TASK GOAL: Print, word for word, the opening line of the data below and every line after it through the line that contains "Практичний посібник із...", but not the pictures.

[Page-level text extractions]
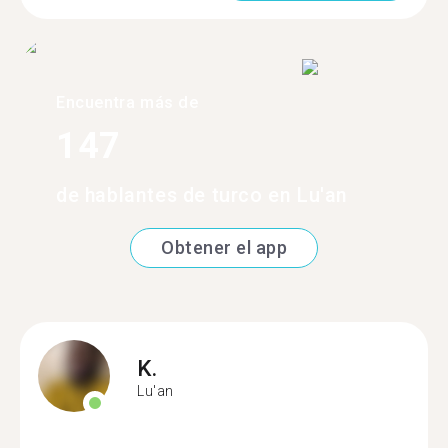
Encuentra más de
147
de hablantes de turco en Lu'an
Obtener el app
K.
Lu'an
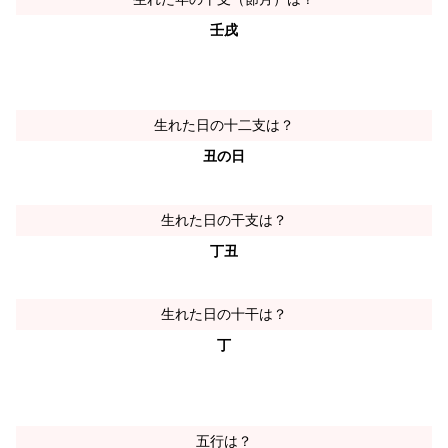
壬戌
生れた日の十二支は？
丑の日
生れた日の干支は？
丁丑
生れた日の十干は？
丁
五行は？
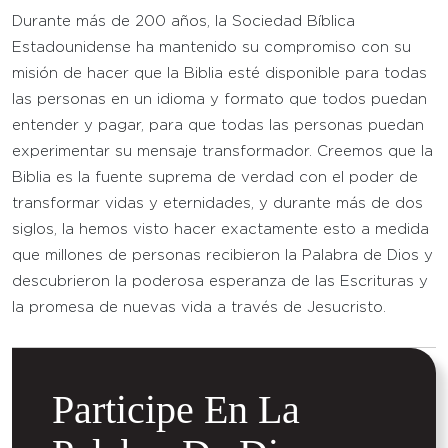
Durante más de 200 años, la Sociedad Bíblica
Estadounidense ha mantenido su compromiso con su
misión de hacer que la Biblia esté disponible para todas
las personas en un idioma y formato que todos puedan
entender y pagar, para que todas las personas puedan
experimentar su mensaje transformador. Creemos que la
Biblia es la fuente suprema de verdad con el poder de
transformar vidas y eternidades, y durante más de dos
siglos, la hemos visto hacer exactamente esto a medida
que millones de personas recibieron la Palabra de Dios y
descubrieron la poderosa esperanza de las Escrituras y
la promesa de nuevas vida a través de Jesucristo.
Participe En La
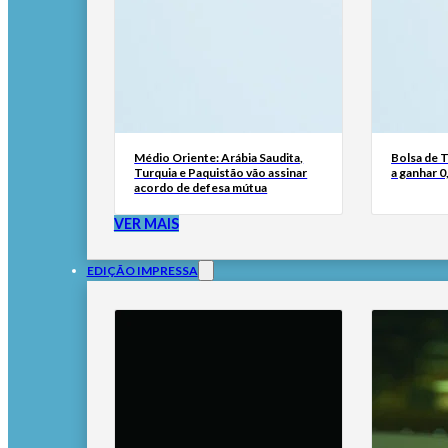
Médio Oriente: Arábia Saudita,
Bolsa de 
Turquia e Paquistão vão assinar
a ganhar 
acordo de defesa mútua
VER MAIS
EDIÇÃO IMPRESSA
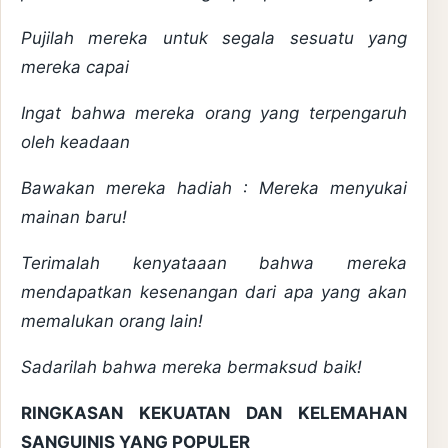
Pujilah mereka untuk segala sesuatu yang
mereka capai
Ingat bahwa mereka orang yang terpengaruh
oleh keadaan
Bawakan mereka hadiah : Mereka menyukai
mainan baru!
Terimalah kenyataaan bahwa mereka
mendapatkan kesenangan dari apa yang akan
memalukan orang lain!
Sadarilah bahwa mereka bermaksud baik!
RINGKASAN KEKUATAN DAN KELEMAHAN
SANGUINIS YANG POPULER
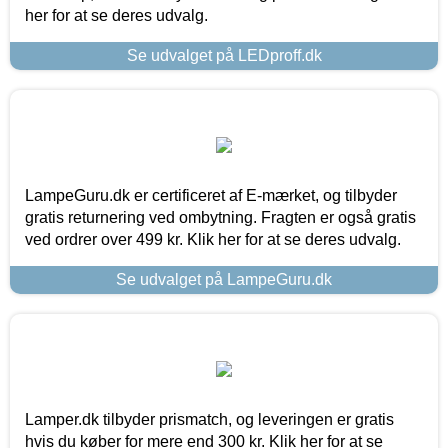
her for at se deres udvalg.
Se udvalget på LEDproff.dk
LampeGuru.dk er certificeret af E-mærket, og tilbyder
gratis returnering ved ombytning. Fragten er også gratis
ved ordrer over 499 kr. Klik her for at se deres udvalg.
Se udvalget på LampeGuru.dk
Lamper.dk tilbyder prismatch, og leveringen er gratis
hvis du køber for mere end 300 kr. Klik her for at se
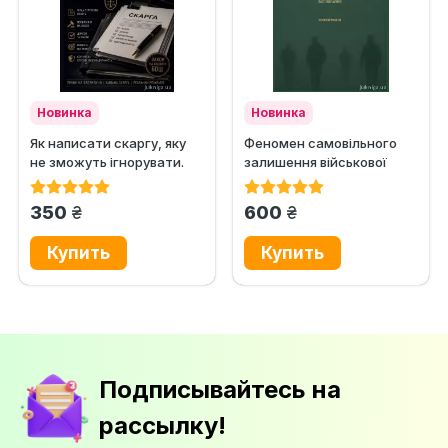
Новинка
Новинка
Як написати скаргу, яку
Феномен самовільного
не зможуть ігнорувати.
залишення військової
Практичний посібник із...
частини або місця служби
в...
грн.
грн.
350
600
Подписывайтесь на
рассылку!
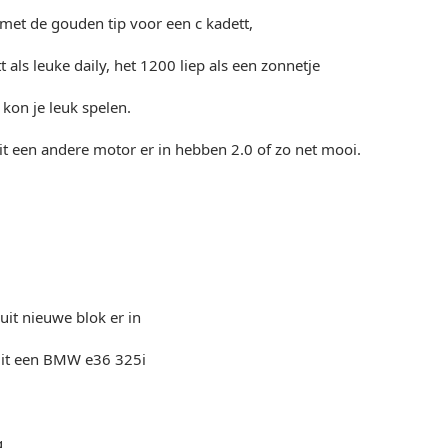
met de gouden tip voor een c kadett,
 als leuke daily, het 1200 liep als een zonnetje
 kon je leuk spelen.
t een andere motor er in hebben 2.0 of zo net mooi.
it nieuwe blok er in
it een BMW e36 325i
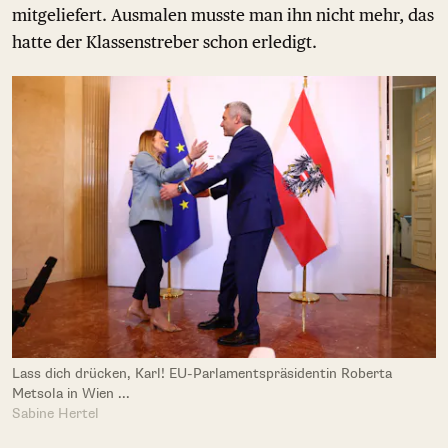
mitgeliefert. Ausmalen musste man ihn nicht mehr, das
hatte der Klassenstreber schon erledigt.
Lass dich drücken, Karl! EU-Parlamentspräsidentin Roberta
Metsola in Wien ...
Sabine Hertel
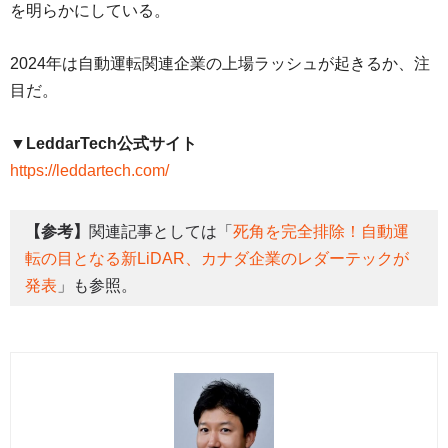
を明らかにしている。
2024年は自動運転関連企業の上場ラッシュが起きるか、注
目だ。
▼LeddarTech公式サイト
https://leddartech.com/
【参考】
関連記事としては「
死角を完全排除！自動運
転の目となる新LiDAR、カナダ企業のレダーテックが
発表
」も参照。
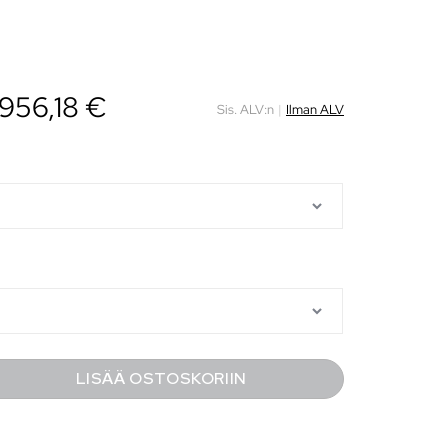
956,18
€
Sis. ALV:n
|
Ilman ALV
LISÄÄ OSTOSKORIIN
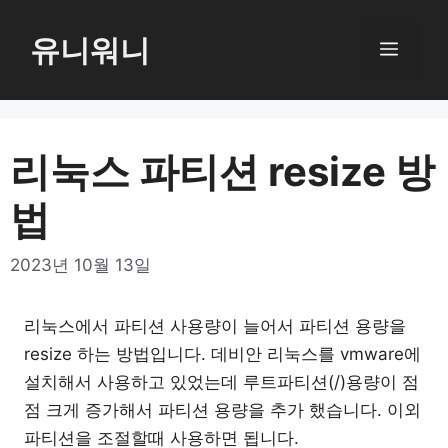
컨
텐
유니워니
메
츠
로
뉴
건
너
리눅스 파티션 resize 방
뛰
법
기
2023년 10월 13일
리눅스에서 파티션 사용량이 늘어서 파티션 용량을
resize 하는 방법입니다. 데비안 리눅스를 vmware에
설치해서 사용하고 있었는데 루트파티션(/)용량이 점
점 크게 증가해서 파티션 용량을 추가 했습니다. 이외
파티션을 조절할때 사용하면 됩니다.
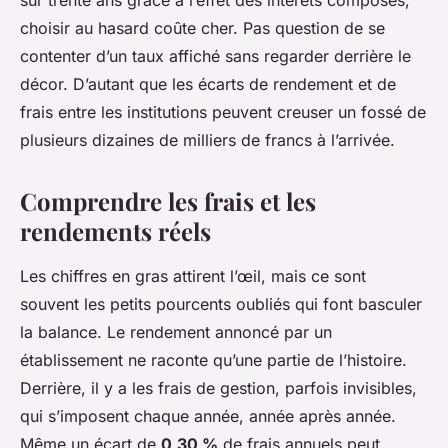
sur trente ans grâce à l’effet des intérêts composés,
choisir au hasard coûte cher. Pas question de se
contenter d’un taux affiché sans regarder derrière le
décor. D’autant que les écarts de rendement et de
frais entre les institutions peuvent creuser un fossé de
plusieurs dizaines de milliers de francs à l’arrivée.
Comprendre les frais et les
rendements réels
Les chiffres en gras attirent l’œil, mais ce sont
souvent les petits pourcents oubliés qui font basculer
la balance. Le rendement annoncé par un
établissement ne raconte qu’une partie de l’histoire.
Derrière, il y a les frais de gestion, parfois invisibles,
qui s’imposent chaque année, année après année.
Même un écart de
0,30 %
de frais annuels peut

THE COMPLETED TASK:
Encuentra más de
147
de hablantes de turco en Lu'an
Obtener el app
K.
Lu'an
壬戌
生れた日の十二支は？
丑の日
生れた日の干支は？
丁丑
生れた日の十干は？
丁
五行は？
Durante más de 200 años, la Sociedad Bíblica
Estadounidense ha mantenido su compromiso con su
misión de hacer que la Biblia esté disponible para todas
las personas en un idioma y formato que todos puedan
entender y pagar, para que todas las personas puedan
experimentar su mensaje transformador. Creemos que la
Biblia es la fuente suprema de verdad con el poder de
transformar vidas y eternidades, y durante más de dos
siglos, la hemos visto hacer exactamente esto a medida
que millones de personas recibieron la Palabra de Dios y
descubrieron la poderosa esperanza de las Escrituras y
la promesa de nuevas vida a través de Jesucristo.
Participe En La
Médio Oriente: Arábia Saudita,
Bolsa de 
Turquia e Paquistão vão assinar
a ganhar 
acordo de defesa mútua
VER MAIS
EDIÇÃO IMPRESSA
Pujilah mereka untuk segala sesuatu yang
mereka capai
Ingat bahwa mereka orang yang terpengaruh
oleh keadaan
Bawakan mereka hadiah : Mereka menyukai
mainan baru!
Terimalah kenyataaan bahwa mereka
mendapatkan kesenangan dari apa yang akan
memalukan orang lain!
Sadarilah bahwa mereka bermaksud baik!
RINGKASAN KEKUATAN DAN KELEMAHAN
SANGUINIS YANG POPULER
her for at se deres udvalg.
Se udvalget på LEDproff.dk
LampeGuru.dk er certificeret af E-mærket, og tilbyder
gratis returnering ved ombytning. Fragten er også gratis
ved ordrer over 499 kr. Klik her for at se deres udvalg.
Se udvalget på LampeGuru.dk
Lamper.dk tilbyder prismatch, og leveringen er gratis
hvis du køber for mere end 300 kr. Klik her for at se
Новинка
Новинка
Як написати скаргу, яку
Феномен самовільного
не зможуть ігнорувати.
залишення військової
Практичний посібник із...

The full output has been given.